**Activity**
Output exactly the lines from the line with "S.T.A.L.K.E.R." through the end of the records below. Include nothing else.

**Items from a data source**
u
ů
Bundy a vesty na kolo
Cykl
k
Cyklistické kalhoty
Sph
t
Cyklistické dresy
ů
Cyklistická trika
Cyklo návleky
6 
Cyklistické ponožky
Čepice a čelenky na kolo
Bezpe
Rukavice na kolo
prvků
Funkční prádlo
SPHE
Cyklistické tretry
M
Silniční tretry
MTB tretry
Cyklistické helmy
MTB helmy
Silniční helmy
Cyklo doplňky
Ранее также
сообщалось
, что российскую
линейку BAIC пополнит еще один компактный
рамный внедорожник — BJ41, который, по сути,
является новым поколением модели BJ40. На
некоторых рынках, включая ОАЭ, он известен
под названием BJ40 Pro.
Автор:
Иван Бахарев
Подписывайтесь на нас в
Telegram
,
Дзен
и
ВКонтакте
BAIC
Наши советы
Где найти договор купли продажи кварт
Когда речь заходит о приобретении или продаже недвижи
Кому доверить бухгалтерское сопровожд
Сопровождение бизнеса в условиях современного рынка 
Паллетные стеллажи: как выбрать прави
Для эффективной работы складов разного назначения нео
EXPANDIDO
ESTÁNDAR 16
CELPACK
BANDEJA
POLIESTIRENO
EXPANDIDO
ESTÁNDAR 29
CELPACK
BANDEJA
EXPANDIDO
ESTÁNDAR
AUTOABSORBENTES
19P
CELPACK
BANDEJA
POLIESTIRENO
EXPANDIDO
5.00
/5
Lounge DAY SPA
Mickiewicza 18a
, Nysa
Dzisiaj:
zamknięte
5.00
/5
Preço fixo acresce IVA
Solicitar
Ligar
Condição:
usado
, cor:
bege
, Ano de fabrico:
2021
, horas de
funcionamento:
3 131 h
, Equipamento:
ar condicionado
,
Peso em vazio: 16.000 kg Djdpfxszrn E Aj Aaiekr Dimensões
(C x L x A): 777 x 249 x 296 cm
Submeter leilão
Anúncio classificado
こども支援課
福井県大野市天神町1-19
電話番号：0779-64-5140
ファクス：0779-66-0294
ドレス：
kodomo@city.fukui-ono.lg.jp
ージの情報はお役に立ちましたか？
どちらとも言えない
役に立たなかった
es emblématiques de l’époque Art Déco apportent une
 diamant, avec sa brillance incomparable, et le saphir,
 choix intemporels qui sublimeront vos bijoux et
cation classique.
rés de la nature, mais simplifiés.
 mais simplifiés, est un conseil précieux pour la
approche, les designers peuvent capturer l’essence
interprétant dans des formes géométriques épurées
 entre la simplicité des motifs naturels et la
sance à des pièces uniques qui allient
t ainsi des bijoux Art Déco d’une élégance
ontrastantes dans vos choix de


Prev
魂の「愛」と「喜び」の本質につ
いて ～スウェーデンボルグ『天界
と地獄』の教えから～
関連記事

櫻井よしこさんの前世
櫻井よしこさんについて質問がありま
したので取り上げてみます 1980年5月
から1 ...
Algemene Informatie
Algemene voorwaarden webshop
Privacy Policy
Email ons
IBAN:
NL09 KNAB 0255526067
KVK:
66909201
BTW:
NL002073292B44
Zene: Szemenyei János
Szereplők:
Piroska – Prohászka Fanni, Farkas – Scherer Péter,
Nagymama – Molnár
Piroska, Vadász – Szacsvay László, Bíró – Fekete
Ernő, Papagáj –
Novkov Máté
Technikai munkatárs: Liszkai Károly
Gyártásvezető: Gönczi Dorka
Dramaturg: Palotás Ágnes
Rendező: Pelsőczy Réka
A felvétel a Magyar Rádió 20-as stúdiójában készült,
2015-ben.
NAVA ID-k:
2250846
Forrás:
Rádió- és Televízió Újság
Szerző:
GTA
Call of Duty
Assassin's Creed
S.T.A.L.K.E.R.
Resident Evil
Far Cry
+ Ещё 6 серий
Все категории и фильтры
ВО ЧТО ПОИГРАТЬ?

**Response below**
S.T.A.L.K.E.R.
Resident Evil
Far Cry
+ Ещё 6 серий
Все категории и фильтры
ВО ЧТО ПОИГРАТЬ?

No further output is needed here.